(Dataset entries)
-=-=-

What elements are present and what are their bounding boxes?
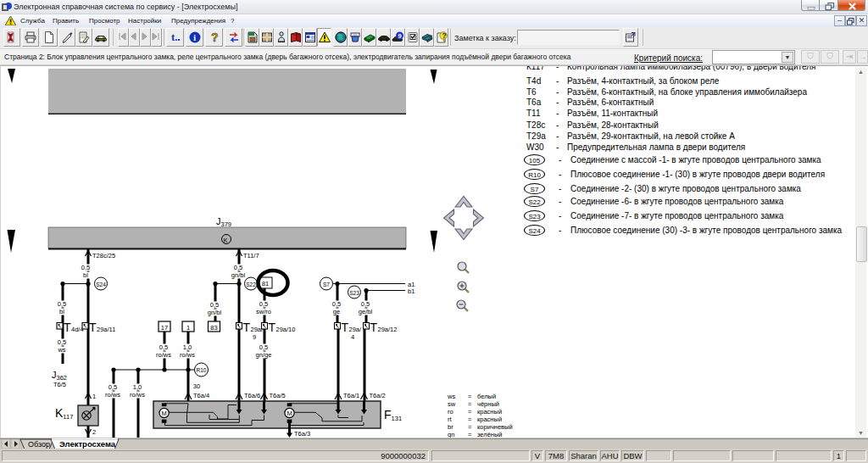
svg-text:Электросхема: Электросхема <box>59 439 116 449</box>
svg-text:R10: R10 <box>197 367 207 373</box>
svg-text:Обзор: Обзор <box>28 440 50 449</box>
svg-text:T6a/3: T6a/3 <box>294 430 310 438</box>
svg-text:T: T <box>89 321 97 334</box>
svg-text:ro: ro <box>448 408 453 416</box>
svg-text:bl: bl <box>83 271 88 279</box>
svg-text:0,5: 0,5 <box>259 300 268 308</box>
svg-text:4d/4: 4d/4 <box>71 326 84 333</box>
svg-text:ro/ws: ro/ws <box>130 391 145 399</box>
svg-text:0,5: 0,5 <box>81 264 90 271</box>
svg-text:0,5: 0,5 <box>234 264 242 271</box>
svg-text:29a/11: 29a/11 <box>97 326 115 333</box>
svg-text:ro/ws: ro/ws <box>180 351 195 359</box>
svg-text:ro/ws: ro/ws <box>156 351 171 359</box>
svg-text:ws: ws <box>447 393 455 400</box>
svg-text:0,5: 0,5 <box>108 383 117 391</box>
svg-text:ge/bl: ge/bl <box>359 308 373 315</box>
svg-text:чёрный: чёрный <box>477 400 499 408</box>
svg-text:F131: F131 <box>384 408 402 422</box>
svg-text:S22: S22 <box>246 282 256 287</box>
svg-text:gn/bl: gn/bl <box>231 271 246 279</box>
svg-text:2: 2 <box>92 428 96 436</box>
svg-text:T: T <box>64 321 71 334</box>
svg-text:1: 1 <box>92 393 96 400</box>
svg-text:0,5: 0,5 <box>58 338 66 346</box>
svg-text:T6a/2: T6a/2 <box>370 392 386 399</box>
svg-text:0,5: 0,5 <box>210 301 219 309</box>
svg-text:T6a/1: T6a/1 <box>343 392 359 399</box>
svg-text:красный: красный <box>477 416 502 423</box>
svg-text:29a/: 29a/ <box>349 326 363 333</box>
svg-text:9: 9 <box>398 32 401 40</box>
svg-text:29a/10: 29a/10 <box>276 326 296 333</box>
svg-text:T6a/4: T6a/4 <box>193 392 209 399</box>
svg-text:T: T <box>342 321 349 334</box>
svg-text:S23: S23 <box>349 290 359 296</box>
svg-text:T: T <box>269 321 276 334</box>
svg-text:30: 30 <box>193 382 200 390</box>
svg-text:T6a/6: T6a/6 <box>244 392 260 399</box>
svg-text:M: M <box>287 410 292 417</box>
svg-text:1,0: 1,0 <box>183 343 192 351</box>
svg-text:S7: S7 <box>323 282 330 287</box>
svg-text:1,0: 1,0 <box>133 383 142 391</box>
svg-text:J379: J379 <box>216 216 231 228</box>
svg-text:br: br <box>448 423 453 431</box>
svg-text:=: = <box>468 400 472 408</box>
svg-text:T28c/25: T28c/25 <box>92 252 115 259</box>
svg-text:9: 9 <box>253 333 256 341</box>
svg-text:0,5: 0,5 <box>259 343 268 351</box>
svg-text:?: ? <box>211 31 219 44</box>
svg-text:зелёный: зелёный <box>477 431 503 438</box>
svg-text:ge: ge <box>333 308 340 315</box>
svg-text:sw: sw <box>448 400 456 408</box>
svg-text:1: 1 <box>186 324 190 332</box>
svg-text:ws: ws <box>57 346 65 354</box>
svg-text:=: = <box>468 393 472 400</box>
svg-text:T: T <box>243 321 251 334</box>
svg-text:rt: rt <box>448 416 452 423</box>
svg-text:красный: красный <box>477 408 502 416</box>
svg-text:T6a/5: T6a/5 <box>270 392 286 399</box>
svg-text:gn: gn <box>448 431 454 438</box>
svg-text:0,5: 0,5 <box>361 300 370 308</box>
svg-text:t.: t. <box>171 31 178 43</box>
svg-text:белый: белый <box>477 393 496 400</box>
svg-text:S24: S24 <box>96 282 106 287</box>
svg-text:T: T <box>370 321 378 334</box>
svg-text:81: 81 <box>262 280 269 287</box>
svg-text:i: i <box>193 33 196 42</box>
svg-text:K: K <box>224 237 228 244</box>
svg-text:gn/bl: gn/bl <box>208 309 222 316</box>
svg-text:0,5: 0,5 <box>159 343 168 351</box>
svg-text:17: 17 <box>161 324 168 332</box>
svg-text:4: 4 <box>351 333 354 341</box>
svg-text:=: = <box>468 408 472 416</box>
svg-text:83: 83 <box>210 324 217 332</box>
svg-text:bl: bl <box>59 308 64 315</box>
svg-text:0,5: 0,5 <box>332 300 341 308</box>
svg-text:b1: b1 <box>408 287 415 295</box>
svg-text:=: = <box>468 431 472 438</box>
svg-text:J362: J362 <box>52 370 67 382</box>
svg-text:ro/ws: ro/ws <box>105 391 120 399</box>
svg-text:T6/5: T6/5 <box>53 381 66 388</box>
svg-text:M: M <box>161 410 166 417</box>
svg-text:T11/7: T11/7 <box>243 252 259 259</box>
svg-text:sw/ro: sw/ro <box>256 308 271 315</box>
svg-text:K117: K117 <box>55 406 73 421</box>
svg-text:gn/ge: gn/ge <box>256 351 272 359</box>
svg-text:=: = <box>468 416 472 423</box>
svg-text:=: = <box>468 423 472 431</box>
svg-text:коричневый: коричневый <box>477 423 513 431</box>
svg-text:?: ? <box>442 31 447 40</box>
svg-text:0,5: 0,5 <box>58 300 66 308</box>
svg-text:29a/12: 29a/12 <box>378 326 398 333</box>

-=-=-

## Exercise directions
Count lines above with the word "красный". Give the number only.

## Answer for the task
2